In November, councillors on the economic development and culture committee released for public consultation, a 50-page document, “Old Town Character Statement”  which details the Old Town area’s history and heritage assets. Brighton residents and businesses were asked to get involved in ensuring Brighton’s historic heart is protected and enhanced, as the document and survey will serve as an assessment of what is important about the area, to guide future planning policies and decisions.

The document was on the council website and in local libraries for four weeks during November, and, although the consultation has closed, it is now also on the online version of The Whistler under this article, as it’s such an interesting read about Brighton.

The statement describes how the Old Town – bounded by the seafront, East Street, West Street and North Street – came into being. Evidence suggests the locality had been inhabited since Saxon times (410AD to 1066). Initially there was a settlement on the foreshore below a cliff. This was eventually destroyed by the sea and from the 13th century the town grew just inland.

A high proportion of listed buildings is a feature of the Old Town, a network of narrow streets, alleyways and terraced cottages. Important landmarks include the former Hippodrome Theatre, built in 1897, and Brighton Town Hall of 1832. Other significant buildings are the city’s oldest hotel, the Old Ship, dating back to the mid-1700s and Fabrica art gallery in Ship Street, a former church founded in 1817.

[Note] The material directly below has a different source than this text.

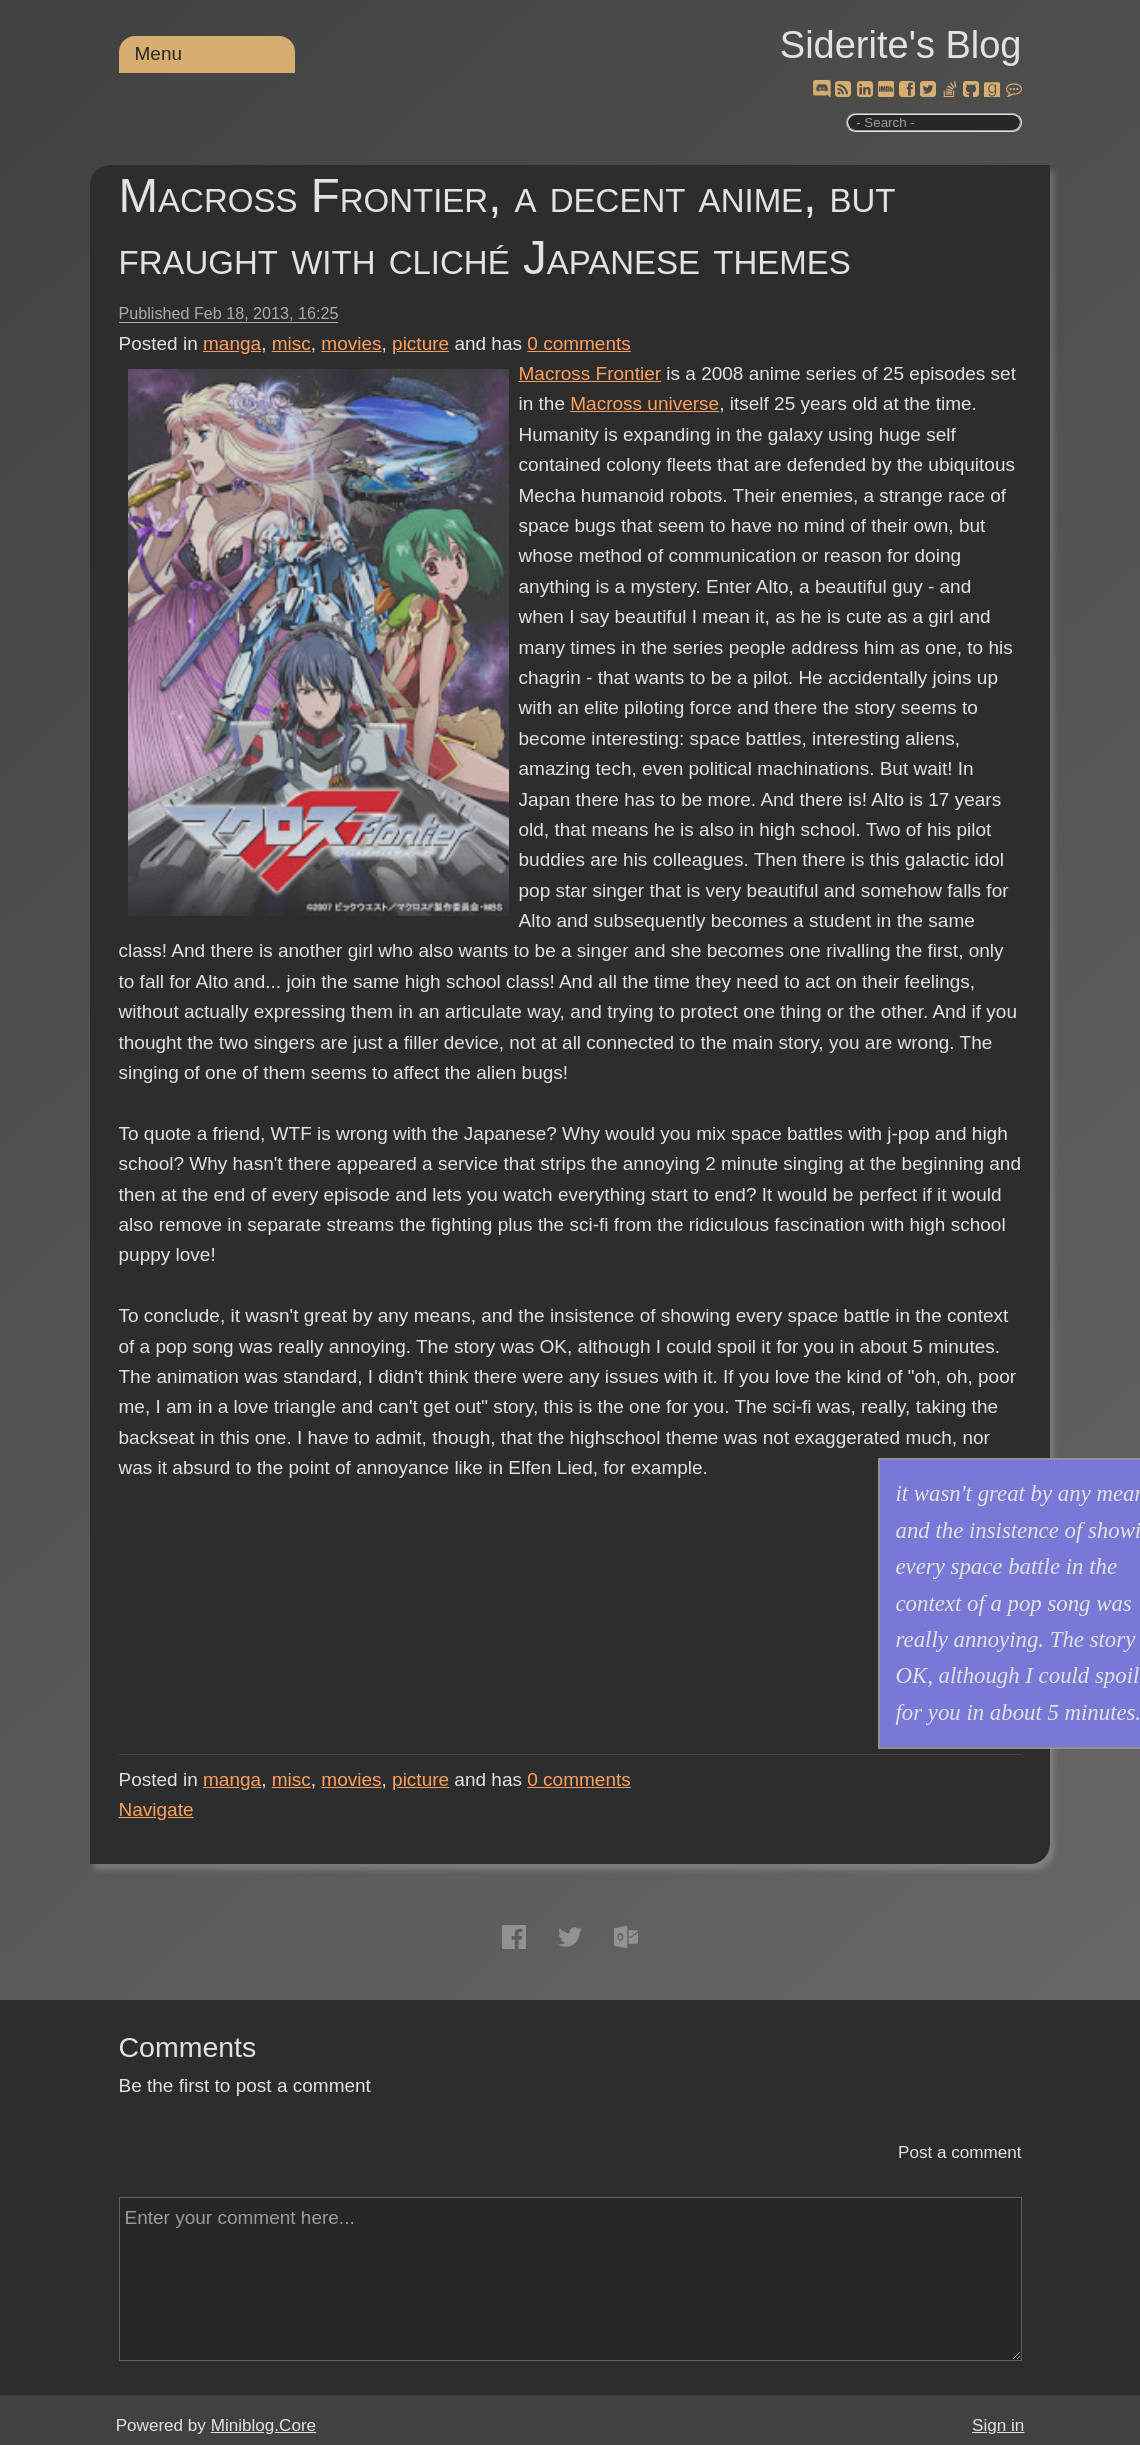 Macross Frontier (590, 373)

Historic details include doorstep boot-scrapers, a reminder of earth roads; houses clad in beach pebbles; and kerbstones made of Cornish granite.

The Lanes was built on an area known as the Hempsheres, used for growing hemp for rope-making and hops. It was the last part of the Old Town to be developed, mainly from the 18th century.

Brighton became one the most important fishing centres on the south coast. But in 1744 three quarters of the town’s 450 houses were exempted from paying rates because of poverty.

Opportunities for potential future improvement referred to in the Statement include the Hippodrome, a mooted redevelopment of the Old Ship’s large garage, plus better street surfaces with co-ordinated street furniture.